Note: Stationarity is important. If agents true abilities change too fast, statistical methods are not likely to yield useful estimates or predictions.
In this document we will use the mELO package to see if a mELO model can outperform a regular Elo model for the task of predicting the outcome of AFL matches. We do not expect the performance of the mELO model to be amazing. Other methods for predicting match outcomes that are more highly parameterised (such as Glicko or Steph as implemented in the PlayerRating package) or are able to make predictions conditional on additional information (other statistical or machine learning methods) would likely yield better results.
We will apply the following procedure to build models and assess their performance:
The initialisation step is necessary because the initial ratings for all agents will be set to the same value and the \(\textbf{C}\) matrix will have been initialised randomly. The first segment of the AFL match data is used to initialise the model so that reasonable estimates of \(\textbf{r}\) and \(\textbf{C}\) can be obtained and plugged in to the training model before we start calculating estimated model errors.
The outcomes we are modelling will be \(y \in \{0, 0.5, 1\}\) representing a loss, draw and win respectively.
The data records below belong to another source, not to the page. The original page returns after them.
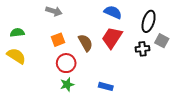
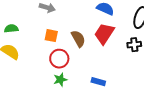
orange square: (58, 40) -> (51, 36), turned 32

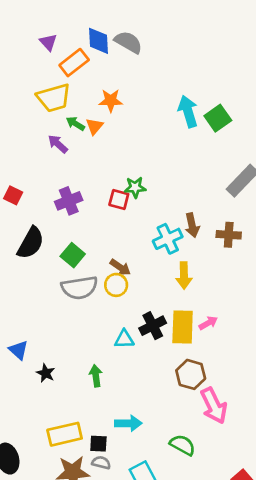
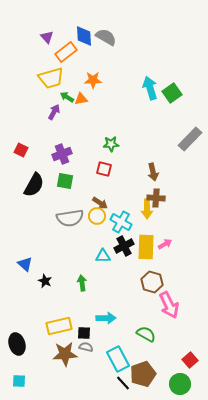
orange triangle: (94, 126) -> (81, 99), turned 40
purple arrow: (58, 144) -> (54, 112), turned 77
red square: (119, 200) -> (104, 169), moved
brown cross: (229, 235) -> (156, 198), moved
cyan cross: (168, 239) -> (121, 222), moved, turned -35
green square: (73, 255) -> (65, 181), moved, turned -30

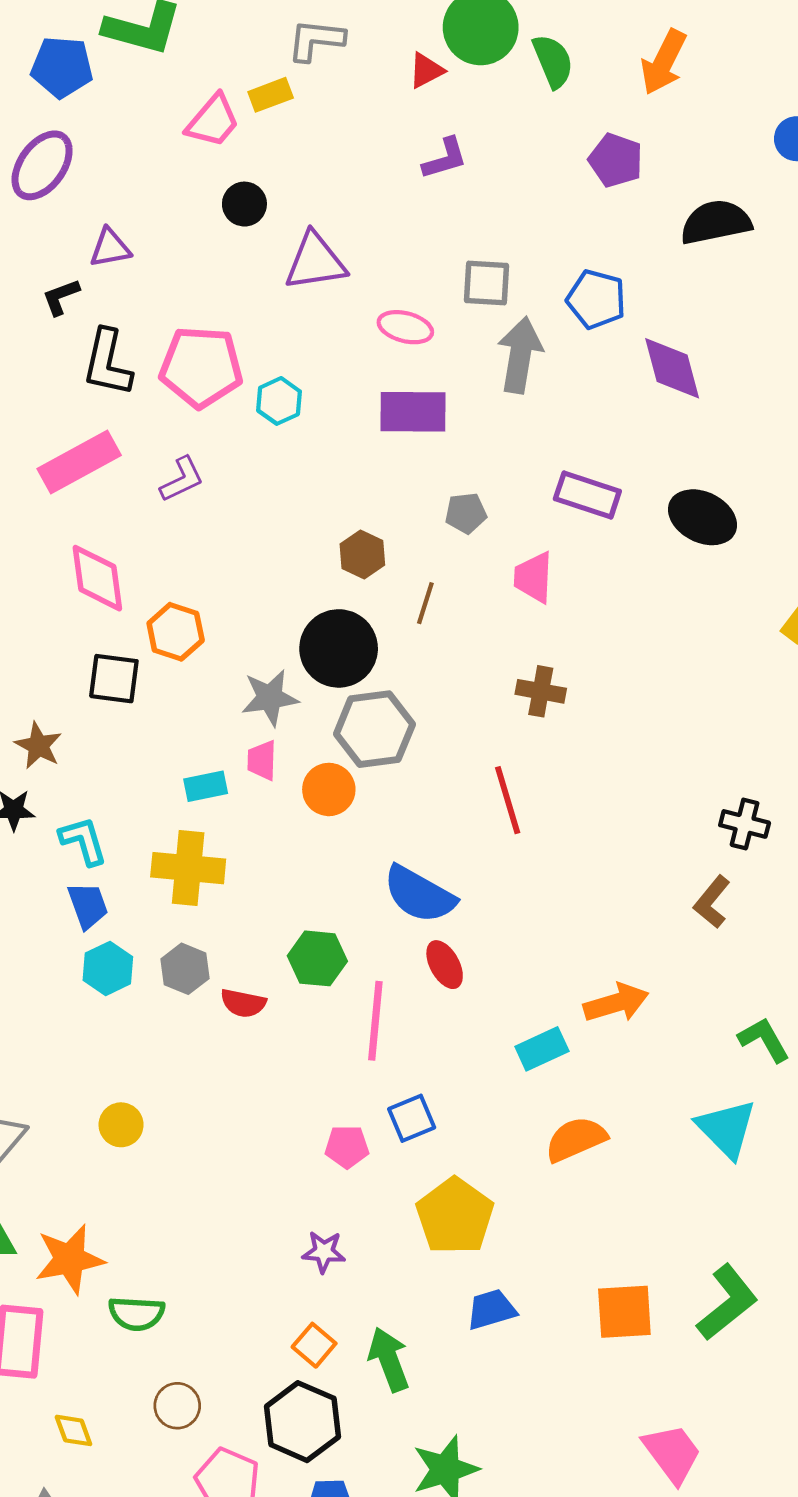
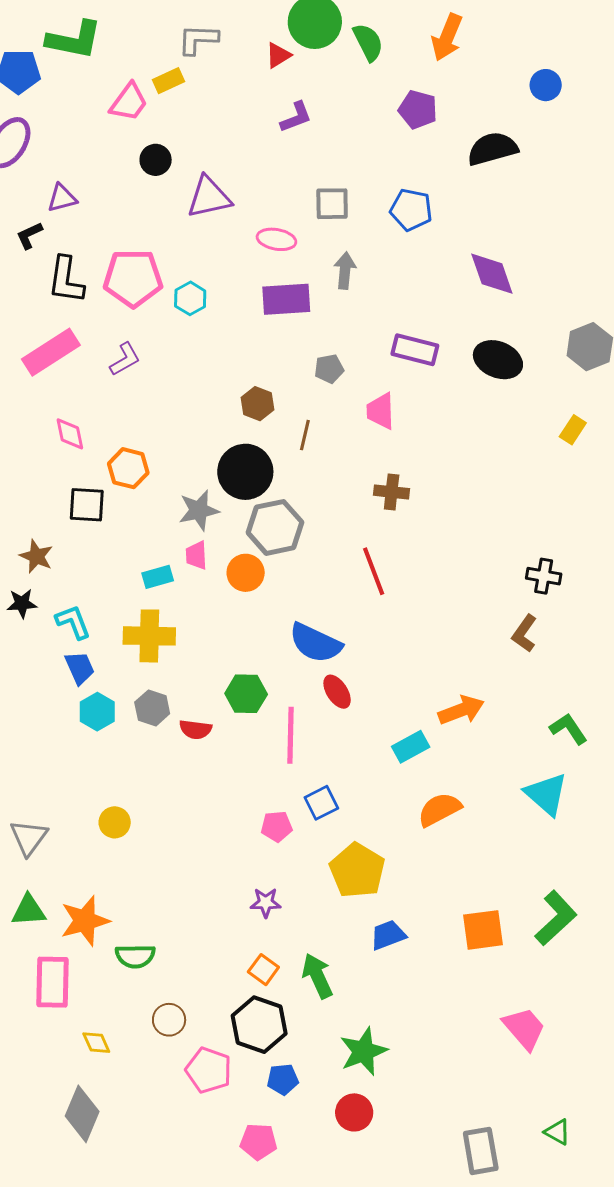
gray arrow: (520, 355) -> (345, 271), moved, size x0.7
purple diamond: (672, 368) -> (492, 274), moved
pink diamond: (97, 578) -> (70, 434), size x0.7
We will use the logarithmic loss function (equivalent to cross-entropy in this setting) to evaluate model fits, calculated as \[ \mathcal{L(\Theta)} = - \frac{1}{n} \sum_{i=1}^n [y_{i} \log \, p_{i} + (1 - y_{i}) \log \, (1 - p_{i})].\] where \(i\) is the match index, \(n\) is the total number of matches we are calculating the loss over and \(\Theta\) is the set of model hyperparamters.
Note: Alternatively for step 2, because these are iterative procedures we can fit a model with the specified hyperparameters to the initialisation data + training data, and then in step 3 we only count the errors from the training data portion.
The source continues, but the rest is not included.